Instructions to follow. In the entries below, find the string "الأولى" and return each line holding it.

Dataset extract.
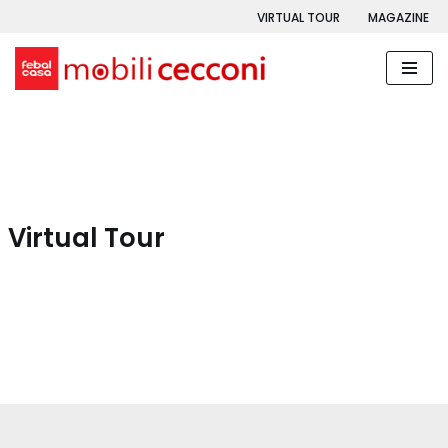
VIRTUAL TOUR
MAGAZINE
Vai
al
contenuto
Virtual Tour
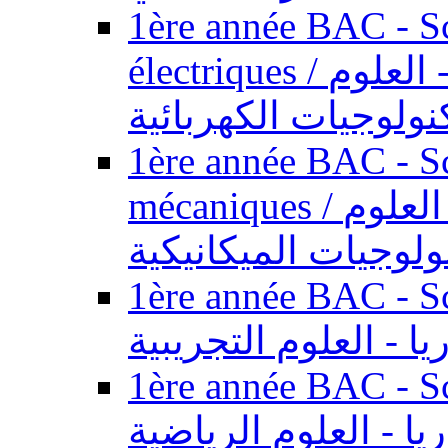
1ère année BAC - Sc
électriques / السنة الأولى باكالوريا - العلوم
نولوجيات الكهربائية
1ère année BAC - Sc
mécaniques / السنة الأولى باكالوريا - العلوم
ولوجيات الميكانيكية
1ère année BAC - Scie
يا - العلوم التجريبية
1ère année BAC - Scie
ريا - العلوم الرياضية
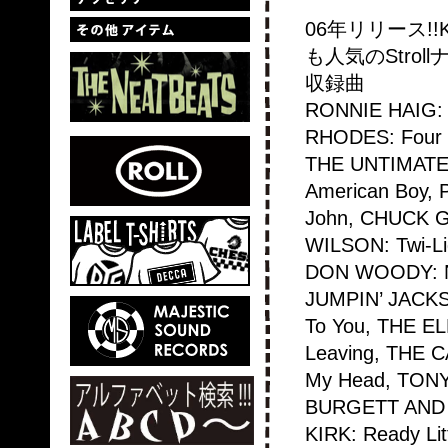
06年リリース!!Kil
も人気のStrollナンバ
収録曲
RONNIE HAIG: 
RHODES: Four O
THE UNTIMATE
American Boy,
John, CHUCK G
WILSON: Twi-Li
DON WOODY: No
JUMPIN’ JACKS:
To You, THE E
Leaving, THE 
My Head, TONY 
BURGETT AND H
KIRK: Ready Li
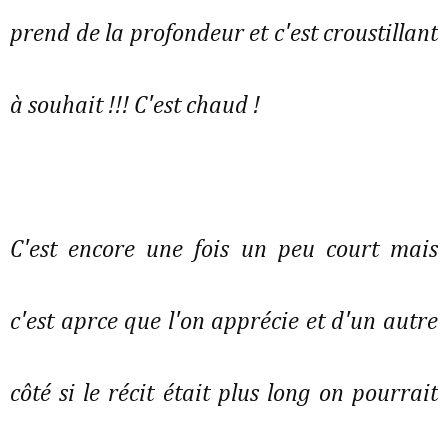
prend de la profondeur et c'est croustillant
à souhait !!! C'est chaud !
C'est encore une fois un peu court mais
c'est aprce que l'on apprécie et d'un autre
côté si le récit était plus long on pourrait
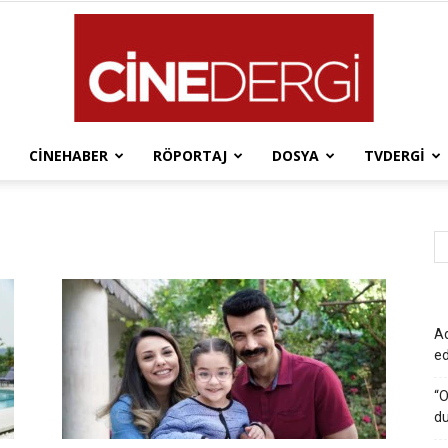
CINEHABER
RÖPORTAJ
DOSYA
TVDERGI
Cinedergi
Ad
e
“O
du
...
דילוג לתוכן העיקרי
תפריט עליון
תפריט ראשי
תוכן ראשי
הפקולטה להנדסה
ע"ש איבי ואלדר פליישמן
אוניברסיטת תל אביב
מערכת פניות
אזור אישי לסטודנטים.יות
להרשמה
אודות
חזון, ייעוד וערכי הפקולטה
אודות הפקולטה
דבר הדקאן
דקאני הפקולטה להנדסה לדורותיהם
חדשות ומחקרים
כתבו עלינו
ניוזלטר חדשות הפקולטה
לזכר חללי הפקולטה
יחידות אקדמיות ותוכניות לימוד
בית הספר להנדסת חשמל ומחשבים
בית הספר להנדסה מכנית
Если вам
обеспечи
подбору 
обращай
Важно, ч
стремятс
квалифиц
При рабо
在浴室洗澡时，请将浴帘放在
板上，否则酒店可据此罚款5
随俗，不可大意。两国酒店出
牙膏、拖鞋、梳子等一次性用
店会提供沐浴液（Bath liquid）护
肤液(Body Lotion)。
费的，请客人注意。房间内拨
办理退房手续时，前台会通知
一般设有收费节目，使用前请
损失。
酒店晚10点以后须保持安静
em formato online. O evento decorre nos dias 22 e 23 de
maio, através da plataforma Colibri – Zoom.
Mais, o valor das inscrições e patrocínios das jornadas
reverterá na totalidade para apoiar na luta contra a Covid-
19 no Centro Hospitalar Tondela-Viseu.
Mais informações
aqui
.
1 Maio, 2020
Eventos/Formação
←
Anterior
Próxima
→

Task output.
électriques / السنة الأولى باكالوريا - العلوم
mécaniques / السنة الأولى باكالوريا - العلوم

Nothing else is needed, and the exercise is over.